I swear under my breath, tapping the rewind arrow on the app. I’ve zoned out. I missed the whole last chapter. That’s been happening a lot lately. This is how bad I have it. I can’t even focus on a romance novel.
I’m a mess.
Just as the chapter begins again, Juliet trots into the room, Romeo following her. She whines and jogs down the hall toward Tallulah’s room.
I frown, setting down my knitting needles and blanket in progress, tugging off my headphones. That’s when I hear what must have drawn Juliet, a faint, high-pitched beep coming from Tallulah’s room.
My heart races. I know what that beep means. I’ve seen Tallulah’s phone go off, the app on her phone, which she explained is connected to her continuous glucose monitor, beeping to alert her that she’s too low or too high. She’s told me if I hear that beeping in the night and it doesn’t stop, that I can come bang on her door and make sure she’s awake before she gets too high or too low.
The beeping stops, which is a small relief. I realize I’m holding my breath, so I force it out, force myself to take a deep, slow breath in, then breathe out. I count seconds, listening closely, trying notto worry. She only said to make sure she’s awake when the beeping keeps going, but what if it malfunctioned? What if she’s still not okay?
I’m emptying my lap of my knitting materials, tugging off my headphones from where I set them curved around my neck, when I hear the muffled sound of crying—Tallulah crying. I bolt out of my rocking chair, rush down the hall, past the dogs. I knock hard on Tallulah’s door. “Lula? You okay?”
Her voice answers right away, but it’s faint and hoarse. “Y-yes.”
I press my forehead to the door, exhaling heavily. I’m relieved that she answered, that she’s well enough to tell me she’s okay. But I’m also struggling so hard, anxiety pulsing through me. It doesn’t feel like enough, to stand here with a door between us, with only that shaky reassurance to hold on to.
“Lula,” I say loud enough so she can hear me through the door. “Can I...” I swallow roughly, then take a deep, slow breath. “Can I come in?”
There’s a beat of silence, then another hoarse, unsteady “Yes.”
I open her door instantly, speeding into the room. She lies curled up on her side in bed, blue hair fanned out across her pillow, tears streaking down her cheeks as she clutches a juice box and sucks steadily on the straw. My heart plummets to the soles of my feet.
“Lula.” I rush toward her.
She sniffles as I kneel beside her. I want to touch her so badly, do something, help somehow, but I’m unsure what would feel good, what might make things worse.
“I’m okay,” she mutters. The bubbly sound of the last of her juice disappearing through the straw echoes in the room.
I stare at her, my hand moving across the sheet toward hers, which rests limply on the bed. “Can I...” I search her eyes. “Can I do anything? Can I help?”
Her pinkie brushes my fingertip, then hooks around mine. Wearily, she tips the juice box my way. I take it from her, then set it on her nightstand.

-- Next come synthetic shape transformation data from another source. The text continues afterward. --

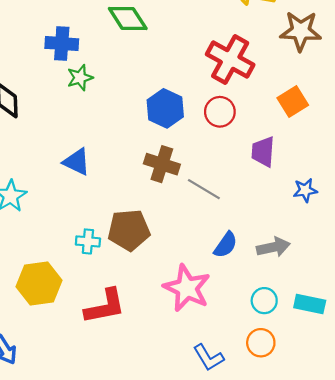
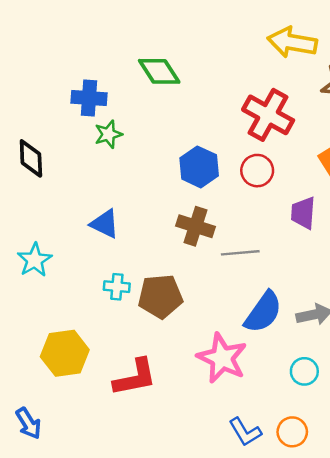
gray line: (204, 189) -> (240, 253), turned -36
cyan cross: (88, 241) -> (117, 287), moved
blue semicircle: (226, 245) -> (263, 312), size x1.5
orange circle: (261, 343) -> (292, 432), moved

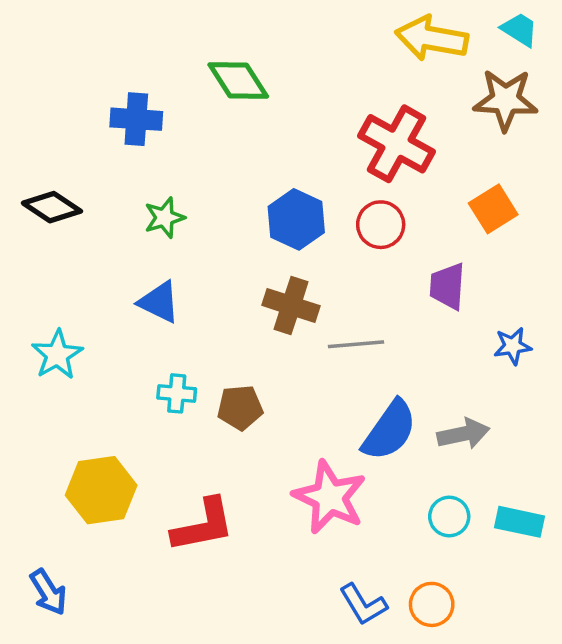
green star: (108, 134) -> (164, 218), moved
black diamond: (31, 158) -> (52, 207), turned -54
brown pentagon: (160, 296) -> (240, 408), size x0.7

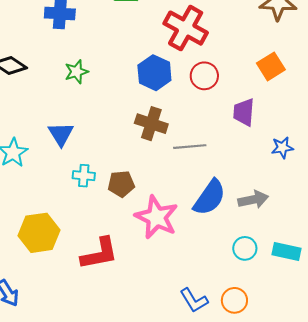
red cross: (396, 144) -> (186, 28), moved
blue triangle: (159, 302) -> (61, 134), moved, turned 32
pink star: (330, 497) -> (157, 217), moved

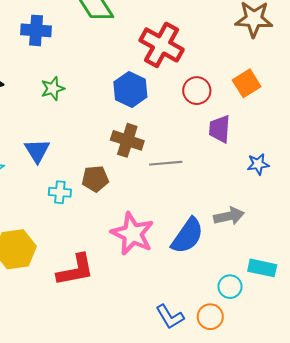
red circle: (204, 76) -> (197, 91), moved
brown pentagon: (121, 184) -> (95, 179), moved
blue semicircle: (210, 197) -> (187, 236), moved
cyan circle: (245, 248) -> (230, 287), moved

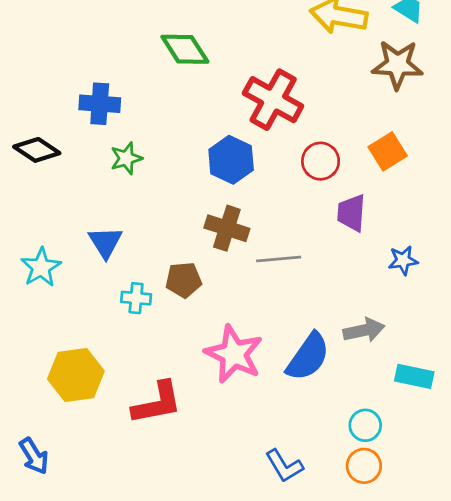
blue cross: (36, 30) -> (100, 104), moved
cyan rectangle: (262, 268) -> (414, 376), moved
orange circle: (210, 317) -> (364, 466), moved

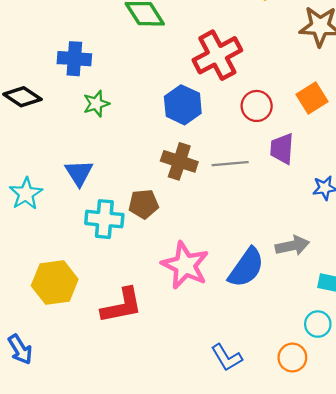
red cross: (273, 100) -> (217, 55), turned 33
gray line: (279, 259) -> (230, 164), moved
cyan cross: (136, 298) -> (104, 219), size x1.5
cyan circle: (365, 425) -> (318, 324), moved

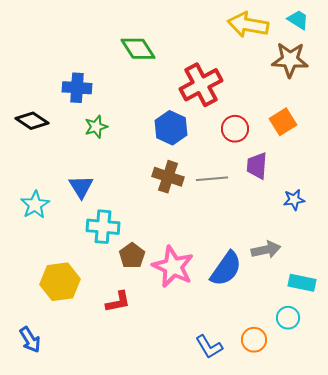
brown pentagon: (144, 204) -> (132, 256), moved, turned -30
red L-shape: (122, 306) -> (118, 302), size x0.7
orange circle: (292, 358) -> (254, 340), moved

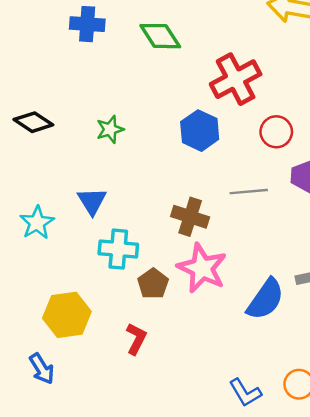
blue cross: (77, 88) -> (87, 24), moved
brown cross: (168, 177) -> (190, 217), moved
pink star: (173, 267) -> (202, 268), moved
red L-shape: (118, 302) -> (136, 339), turned -52
blue arrow: (30, 340) -> (42, 369), moved

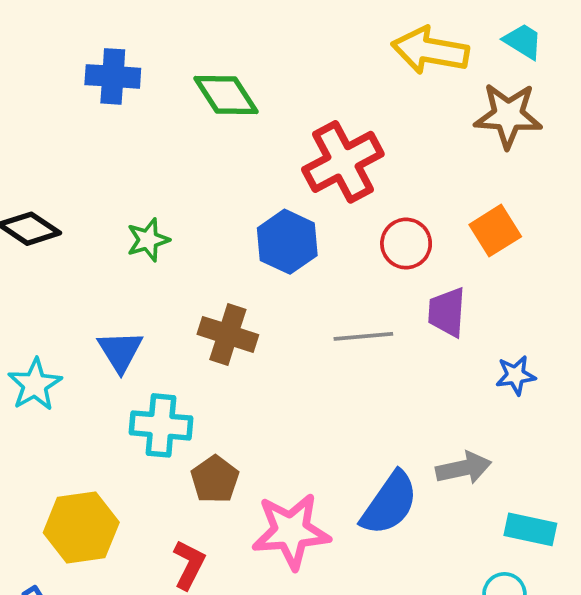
brown cross: (190, 217) -> (228, 334), moved
pink star: (202, 268) -> (291, 531), moved, turned -30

Tallulah gropes for her phone on the mattress, then opens it, peers at the app, and sighs. “Fruit snacks?” she asks quietly. “In my nightstand drawer?”
Relieved to have something to do, some small way to help, I turn to open the drawer and pull out a pack of fruit snacks.
“One more,” she says quietly, then adds, “Please.”
I pull out another fruit snack bag, then set both of them on her bed. I tear one open and hold it out for her. She reaches inside, cups the bag’s entire contents inside her hand, then drops them into her mouth. Her eyes shut as she chews, and a heavy sigh leaves her. She seems so... weary. So tired.